Why You Should Learn Computer Programming

aNews that numerous cathedrals are offering short courses in Latin is a reminder of the long decline of the language over the years. It was a core subject in the British education system until fairly recently – and not because anyone planned to speak it, of course. It was believed to offer valuable training for intellectual composition, as well as skills and thinking that were transferable to other fields.

It may have been the right decision, but when it was ultimately decided that these advantages were outweighed by Latin being a dead language we arguably lost that intellectual training in the process. This is why we want to make the case for moving another discipline to the centre of the curriculum that offers analogous benefits – computer programming. And unlike Latin, it is anything but dead.

Noam lore. Brian Talbot, CC BY-SA

There are many computer languages for different purposes. C and C++ remain the fastest to execute and are used by the gaming industry, for instance. In the internet era, much of the page design is done with the likes of JavaScript or PHP. Meanwhile Python has been rapidly gaining a reputation as a general purpose code that is easy to learn.

There are many parallels between natural languages and programming languages like these. You must learn to express yourself within the rules of the language. There is a grammar to comprehend. And what you write must be interpretable by another human being. (Yes, it must be interpretable by a computer. But just as Noam Chomsky’s example of “colourless green ideas sleep furiously” is grammatically correct nonsense, you can write obfuscated computer code that no one else can decipher.)

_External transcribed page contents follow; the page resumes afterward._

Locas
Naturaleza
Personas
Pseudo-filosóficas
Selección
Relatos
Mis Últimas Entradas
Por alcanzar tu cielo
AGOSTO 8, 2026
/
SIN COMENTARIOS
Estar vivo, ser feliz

People who program can communicate with computers, which is becoming more and more important now that computers have a hand in almost everything. In today’s IT-literate world, we are all expected to be fluent in word processing and spreadsheets. The next logical step is to be able to program.

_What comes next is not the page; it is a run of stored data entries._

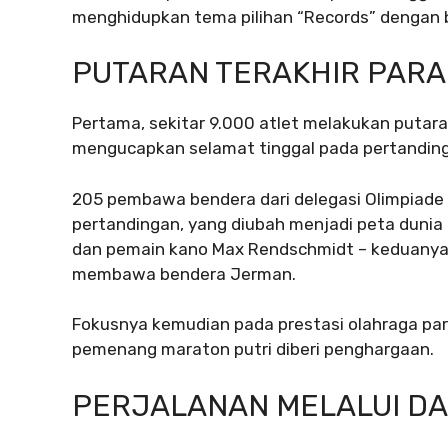
menghidupkan tema pilihan “Records” dengan 
PUTARAN TERAKHIR PARA
Pertama, sekitar 9.000 atlet melakukan putara
mengucapkan selamat tinggal pada pertandin
205 pembawa bendera dari delegasi Olimpiade 
pertandingan, yang diubah menjadi peta dunia 
dan pemain kano Max Rendschmidt – keduany
membawa bendera Jerman.
Fokusnya kemudian pada prestasi olahraga par
pemenang maraton putri diberi penghargaan.
PERJALANAN MELALUI D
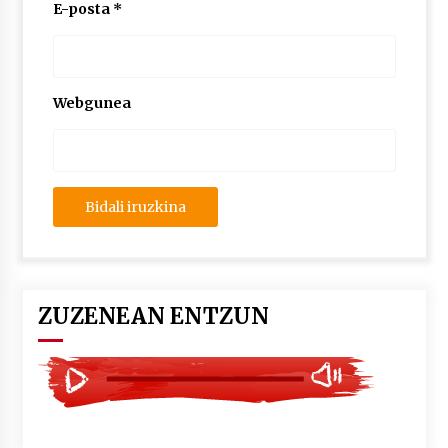
2026/07/03
E-posta
*
MUSIBLA #297: Bide, Boards Of Canada, Somak,
Tiga, Twisted Teens, Underscores, Habia
2026/07/02
Webgunea
ZUZENEAN ENTZUN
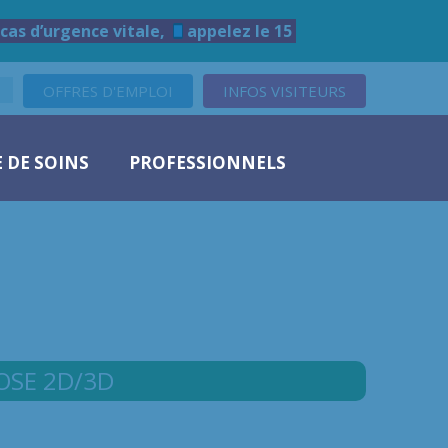
cas d’urgence vitale,
appelez le 15
OFFRES D'EMPLOI
INFOS VISITEURS
 DE SOINS
PROFESSIONNELS
OSE 2D/3D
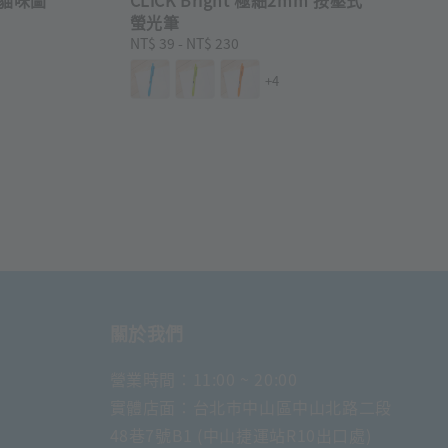
螢光筆
Regular
NT$ 39
-
NT$ 230
price
+4
關於我們
營業時間：11:00 ~ 20:00
實體店面：台北市中山區中山北路二段
48巷7號B1 (中山捷運站R10出口處)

The younger generation are already exposed to computers almost from the day they are born, which explains for example Barclays bank’s recent launch of Code Playground, an initiative to engage young children in the basics of programming via a colourful website.

There is a myth that only maths geniuses are suited to programming. It is more accurate to say you need a logical approach and an ability to problem solve. Just as Latin constructs reinforce communication, programming constructs reinforce problem solving. It teaches you to break a problem into achievable chunks and to think very precisely. And once you have mastered the basics, it opens up great potential for creative thinking.

Then there are specific workplace benefits, such as for businesses that are building a bespoke piece of software. Errors sometimes occur when documents outlining in English how a program should work are translated into computer code. Those who have an appreciation of a programming language can write these more clearly. Indeed, businesses usually have to employ specialist analysts as intermediaries to help with this translation process.